Rigorous and disciplined, this is an essential book with necessary lessons and perspectives not just for historians but anthropologists, doctors, even lawyers, and anyone serious about people and the world. In each essay, Brown places her person at some boundary--not just geographical (though that's always present and apparent), but at the limit of some structured, inadequate, strained understanding, whether it be a political outline of ethnicity, a scientific diagnosis of a disease, a historical depiction of an event--and Janus-like looks both into the accepted wisdom and out into the shadowy mixed realm of potential truths. Always illuminating, always engaging, always just a little too short, always honoring the places and especially the people she writes about, these essays exemplify scholarly intellect and the role academic inquiry plays in the world..
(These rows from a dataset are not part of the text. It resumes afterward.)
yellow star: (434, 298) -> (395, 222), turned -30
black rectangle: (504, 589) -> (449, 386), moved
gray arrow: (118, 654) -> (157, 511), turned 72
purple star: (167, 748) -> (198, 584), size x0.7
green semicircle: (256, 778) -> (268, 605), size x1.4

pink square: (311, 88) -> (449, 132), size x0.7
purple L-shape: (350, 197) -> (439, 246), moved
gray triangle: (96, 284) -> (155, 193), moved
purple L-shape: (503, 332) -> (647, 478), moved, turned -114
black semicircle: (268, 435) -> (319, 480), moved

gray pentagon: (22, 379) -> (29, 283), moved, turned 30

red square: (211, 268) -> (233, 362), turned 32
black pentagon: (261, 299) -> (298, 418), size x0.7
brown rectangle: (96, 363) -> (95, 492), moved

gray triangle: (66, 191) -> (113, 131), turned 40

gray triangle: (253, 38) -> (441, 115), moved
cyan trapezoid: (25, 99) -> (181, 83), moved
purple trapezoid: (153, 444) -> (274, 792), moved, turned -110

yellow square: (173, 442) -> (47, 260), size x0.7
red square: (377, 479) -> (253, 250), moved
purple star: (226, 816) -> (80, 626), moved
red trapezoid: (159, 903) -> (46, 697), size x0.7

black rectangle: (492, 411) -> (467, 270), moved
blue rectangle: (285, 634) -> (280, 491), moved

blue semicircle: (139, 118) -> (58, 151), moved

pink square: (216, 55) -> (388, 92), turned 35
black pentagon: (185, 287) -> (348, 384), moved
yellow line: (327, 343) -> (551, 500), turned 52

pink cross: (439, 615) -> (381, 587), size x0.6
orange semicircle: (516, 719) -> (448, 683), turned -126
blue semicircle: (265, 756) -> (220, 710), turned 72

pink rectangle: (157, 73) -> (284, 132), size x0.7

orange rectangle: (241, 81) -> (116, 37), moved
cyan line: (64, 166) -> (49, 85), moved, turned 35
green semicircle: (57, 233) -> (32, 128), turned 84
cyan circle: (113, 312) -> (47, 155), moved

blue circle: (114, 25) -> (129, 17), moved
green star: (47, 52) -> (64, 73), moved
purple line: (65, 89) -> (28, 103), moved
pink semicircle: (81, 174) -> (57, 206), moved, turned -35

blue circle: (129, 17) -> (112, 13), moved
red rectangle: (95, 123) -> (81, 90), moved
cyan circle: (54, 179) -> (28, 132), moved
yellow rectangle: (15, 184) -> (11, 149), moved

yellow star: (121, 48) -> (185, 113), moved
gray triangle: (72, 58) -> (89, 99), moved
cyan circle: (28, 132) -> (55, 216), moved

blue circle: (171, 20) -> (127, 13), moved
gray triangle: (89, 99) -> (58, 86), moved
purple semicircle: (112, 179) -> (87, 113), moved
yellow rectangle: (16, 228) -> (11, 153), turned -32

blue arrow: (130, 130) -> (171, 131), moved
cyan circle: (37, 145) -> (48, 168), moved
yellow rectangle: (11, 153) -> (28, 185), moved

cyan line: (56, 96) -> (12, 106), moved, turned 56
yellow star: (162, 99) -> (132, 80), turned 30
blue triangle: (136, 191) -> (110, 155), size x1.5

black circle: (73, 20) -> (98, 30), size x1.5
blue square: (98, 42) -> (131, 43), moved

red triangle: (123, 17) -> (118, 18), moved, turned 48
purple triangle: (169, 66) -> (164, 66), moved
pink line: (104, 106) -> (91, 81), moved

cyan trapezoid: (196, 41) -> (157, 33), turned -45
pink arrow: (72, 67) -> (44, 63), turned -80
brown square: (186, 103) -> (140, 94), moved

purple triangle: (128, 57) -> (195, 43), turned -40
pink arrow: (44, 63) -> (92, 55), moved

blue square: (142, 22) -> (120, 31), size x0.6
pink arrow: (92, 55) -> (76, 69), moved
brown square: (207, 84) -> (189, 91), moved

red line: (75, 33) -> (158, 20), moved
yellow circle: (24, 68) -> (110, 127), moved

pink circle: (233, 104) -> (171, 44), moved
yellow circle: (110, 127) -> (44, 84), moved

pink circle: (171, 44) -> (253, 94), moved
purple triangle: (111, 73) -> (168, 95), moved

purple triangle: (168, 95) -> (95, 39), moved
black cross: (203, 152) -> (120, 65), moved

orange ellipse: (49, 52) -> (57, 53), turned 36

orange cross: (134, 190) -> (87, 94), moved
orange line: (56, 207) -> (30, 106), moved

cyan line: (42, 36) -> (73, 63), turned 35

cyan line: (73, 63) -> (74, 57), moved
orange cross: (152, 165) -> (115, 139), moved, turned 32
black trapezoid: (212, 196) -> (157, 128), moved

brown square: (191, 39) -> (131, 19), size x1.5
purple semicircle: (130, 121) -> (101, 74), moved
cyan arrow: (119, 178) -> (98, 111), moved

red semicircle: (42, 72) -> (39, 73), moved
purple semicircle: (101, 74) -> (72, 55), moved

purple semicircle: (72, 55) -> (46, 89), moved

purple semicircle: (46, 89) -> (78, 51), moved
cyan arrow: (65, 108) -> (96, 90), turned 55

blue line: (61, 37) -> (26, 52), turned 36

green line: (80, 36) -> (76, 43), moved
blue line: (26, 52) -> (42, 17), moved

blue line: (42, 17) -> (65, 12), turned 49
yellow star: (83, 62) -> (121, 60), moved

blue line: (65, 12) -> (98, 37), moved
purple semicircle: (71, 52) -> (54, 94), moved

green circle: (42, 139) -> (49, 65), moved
Dr. Brown forces us to confront the idea of a modernist wasteland from every angle. What it means for us, where we think it may refer to, and, most importantly, if we've been living in one all along. The juxtaposition of Soviet and post-Soviet settings with American counterparts is moving. More importantly, her prose and style make accessible an otherwise difficult matter. Highly recommended.
I love Kate Brown. This book isn't as long as Plutopia, it's not as overwhelming.
The "spatial turn" made both scholarly and personal - done by a historian with a thorough handle on the historiography (to which she is importantly contributing btw) and a truly deft pen.